Additional three files are created: filename_U_bias.mm, filename_V_bias.mm and filename_global_mean.mm. Bias files include the bias for each user (U) and item (V).
The global mean file includes the global mean of the rating.

For SVD

For each singular vector a file named filename.U.XX is created where XX is the number of the singular vector. The same with filename.V.XX. Additionally a singular value files is also saved.

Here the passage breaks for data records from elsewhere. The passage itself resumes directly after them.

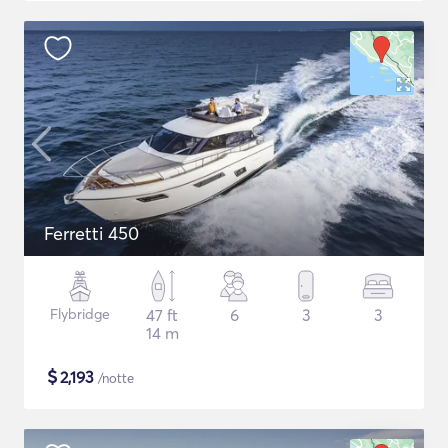
Ferretti 450
Flybridge
47 ft
6
3
3
14 m
$
2,193
/notte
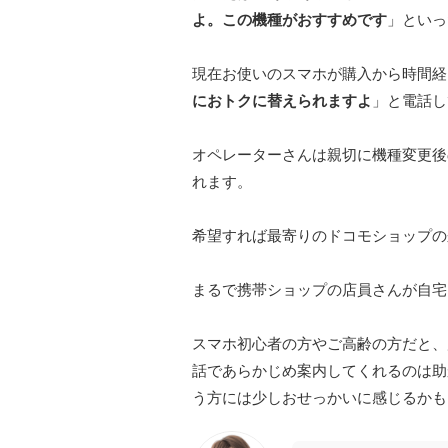
よ。この機種がおすすめです
」といっ
​ 現在お使いのスマホが購入から時
におトクに替えられますよ
」と電話し
​ オペレーターさんは親切に機種変
れます。
​ 希望すれば最寄りのドコモショップ
​ まるで携帯ショップの店員さんが
​ スマホ初心者の方やご高齢の方だ
話であらかじめ案内してくれるのは助
う方には少しおせっかいに感じるかも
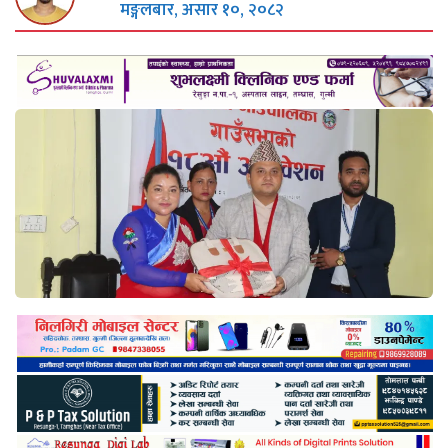
मङ्गलबार, असार १०, २०८२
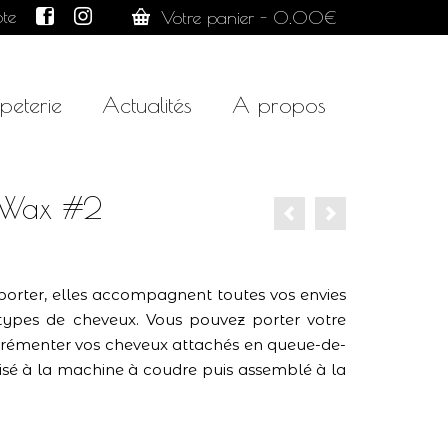
te
Votre panier
-
0.00
€
peterie
Actualités
A propos
 Wax #2
 porter, elles accompagnent toutes vos envies
s types de cheveux. Vous pouvez porter votre
grémenter vos cheveux attachés en queue-de-
isé à la machine à coudre puis assemblé à la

Load output in Matlab (optional)

a) download the script mmread.m.

b) # matlab

    >> A=mmread('smallnetflix_mm');

    >> U=mmread('smallnetflix_mm_U.mm');

    >> V=mmread('smallnetflix_mm_V.mm');

    >> whos

  Name          Size                  Bytes  Class     Attributes


  A         95526x3561             52799104  double    sparse    

  U         95526X5                3821040   double              

  V         3561X5                 142480    double          

c) compute prediction for user 8 movie 12:
   >> U(8,:)*V(12,:)'

d) compute approximation error    

     >> norm(A-U*V') % may be slow... depending on problem size

Command line options:

Common options:


--training - the training input file
--validation - the validation input file (optional). Validation is data with known ratings which not used for training.
--test - the test input file (optional).

--minval - min allowed rating (optional). It is highly recommended to set this value since it improves prediction accuracy.
--maxval - max allowed rating (optional). It is highly recommended to set this value since it improves prediction accuracy.
--max_iter - number of iterations to run
--quiet - 1 run with less traces.
D - width of the factorized matrix. Default is 20. To change it you need to edit the file toolkits/collaborative_filtering/XXX.hpp (where XXX is the algorithm name), and change the macro #define D to some other value and recompile.


ALS:

--lambda - regularization parameter (optional, default value 0.065)

SGD:

--lambda - gradient step size (optional). Default value 1e-3.
--gamma - regularization (optional). Default value 1e-3.
--sgd_step_dec - multiplicative step decrement (optional). Default is 0.9.

bias-SGD:

--biassgd_lambda - gradient step size (optional). Default value 1e-3.
--biassgd_gamma - regularization (optional). Default value 1e-3.
--biassgd_step_dec - multiplicative gradient step decrement (optional). Default is 0.9.

SVD++

--svdpp_item_bias_step, --svdpp_user_bias_step, --svdpp_user_factor_step, --svdpp_user_factor2_step - gradient step size (optional). Default value 1e-4.
--svdpp_item_bias_reg, --svdpp_user_bias_reg, --svdpp_user_factor_reg, --svdpp_user_factor2_reg - regularization (optional). Default value 1e-4.
--svdpp_step_dec - multiplicative gradient step decrement (optional). Default is 0.9.

Weighted-ALS

Note: for weighted-ALS, the input file has 4 columns:

[user] [item] [time] [rating]. See example file in section 5b).

--lambda - regularization

Sparse-ALS

--lambda - regularization

--user_sparsity - defines sparsity of each of the user factors. Value should be in the range [0.5,1)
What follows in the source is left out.